* [Exercise inputs]
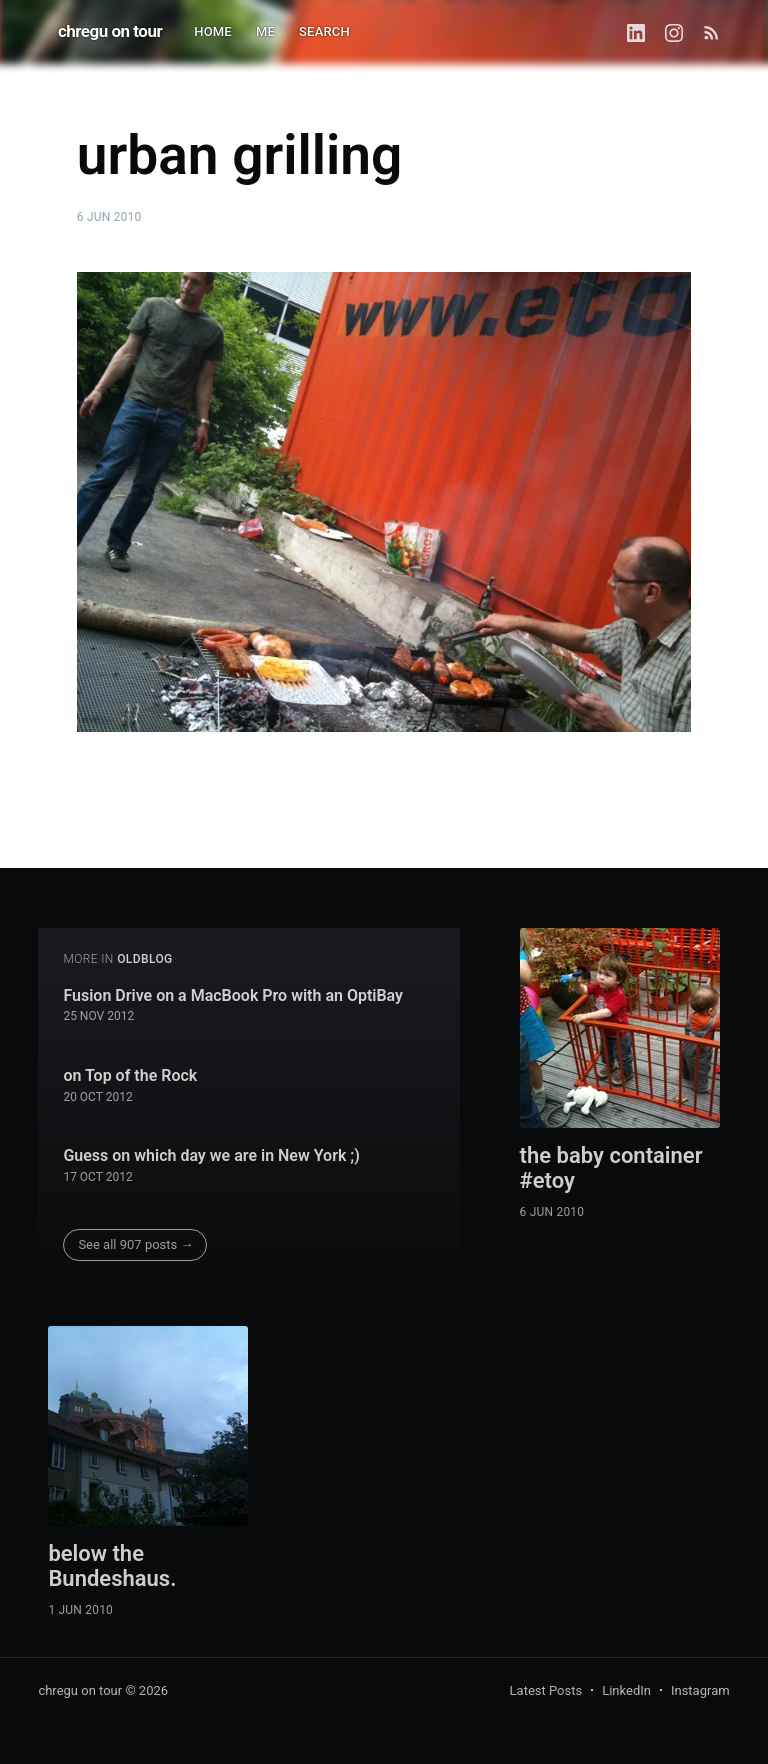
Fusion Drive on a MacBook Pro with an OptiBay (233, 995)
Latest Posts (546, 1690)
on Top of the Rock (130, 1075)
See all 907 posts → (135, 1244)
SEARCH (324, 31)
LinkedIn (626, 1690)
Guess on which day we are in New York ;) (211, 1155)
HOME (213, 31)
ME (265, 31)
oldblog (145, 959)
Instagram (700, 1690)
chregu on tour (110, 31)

* * *

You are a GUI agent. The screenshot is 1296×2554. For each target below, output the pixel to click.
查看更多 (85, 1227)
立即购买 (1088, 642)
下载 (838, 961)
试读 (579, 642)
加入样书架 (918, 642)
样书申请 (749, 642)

* [To do]
Would you please copy, word for word, everything above from the line containing "on Top of the Rock (130, 1075)" down to the line containing "chregu on tour (110, 31)", those two lines included?

* [Finished exercise]
on Top of the Rock (130, 1075)
See all 907 posts → (135, 1244)
SEARCH (324, 31)
LinkedIn (626, 1690)
Guess on which day we are in New York ;) (211, 1155)
HOME (213, 31)
ME (265, 31)
oldblog (145, 959)
Instagram (700, 1690)
chregu on tour (110, 31)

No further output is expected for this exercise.